JH: Not to sound like a diva, but relieved. Carlotta had been nominated for five different prizes(!), and the Ferro-Grumley (not Grumbly, although on certain days I could win a Grumbly Award!) was the first it actually won. I am very grateful when awards committees recognize my work with a nomination; in fact, I really want that to happen, but oh boy, do I hate waiting to hear about winning or not. I know, woe is me. But the mind fuck is real! I spend way too much mental energy trying not to care about it and failing. Handicapping my odds, trying to figure out who the judges are. Writing acceptance speeches in my head and discarding them at 4 am. If there’s money attached, I start mentally spending it and then berating myself for doing that because I won’t win. I was feeling like a jerk for wanting to win, even! It engages some internal hope/despair dialectic that fries my circuits, especially when I start imagining that my book will lose due to some bias; in this case, I thought a lot about how centering the life of a trans person in a novel while being a cis author is a gesture that frightens institutions and could create controversy among judges, let alone the fact that the book has a curse word in the title. The nominees are always all worthy of winning, so you know that the decision can often come down to weird things like that, choices that sometimes reflect a panel’s aversion to controversy. The worst is when the winner gets, like, 50K, and as a finalist, you don’t get jack shit, not even a pat on the head. You go home feeling more than a little used. 

 PI: Didn’t Nobody Give a Shit What Happened to Carlotta is a finalist for a Lambda Literary Award. Do you plan on attending this event or any other award shows where this book is nominated?

JH: Yes, but if I’m ever in this situation again, which I hope I am, I might try to avoid the whole rigmarole. There are many ways to structure an award without psychologically torturing the nominees or making them spend their money to find out they have won only a good line to put on the cover of their paperback edition. There’s a fun party involved, at least this time; it sounds like. If I’m not going to win, at least wine and dine me, right?
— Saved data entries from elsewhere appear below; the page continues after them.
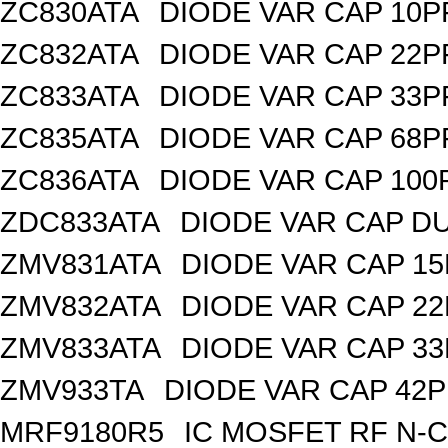
ZC830ATA
DIODE VAR CAP 10P
ZC832ATA
DIODE VAR CAP 22P
ZC833ATA
DIODE VAR CAP 33P
ZC835ATA
DIODE VAR CAP 68P
ZC836ATA
DIODE VAR CAP 100
ZDC833ATA
DIODE VAR CAP DU
ZMV831ATA
DIODE VAR CAP 15
ZMV832ATA
DIODE VAR CAP 22
ZMV833ATA
DIODE VAR CAP 33
ZMV933TA
DIODE VAR CAP 42P
MRF9180R5
IC MOSFET RF N-C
PI: Are there plans to write a sequel to this story? Why or why not?

JH: No, but the book has been optioned for TV/streaming. I don’t think I can say more than that publicly.

PI: If someone were interested in purchasing this book, or if they were interested in having you attend a book signing, panel discussion, or book club reading, what should they do?

JH: Go to their local bookstore or bookshop.org. As for appearance requests, I’m pretty easy to contact directly through my website, as the notorious fiction thief Filippo Bernardini discovered when he tried to steal the unedited manuscript of Carlotta. Offering to pay a decent amount for my time is a good way to get my attention. Pro Tip: Don’t use the word “honorarium.”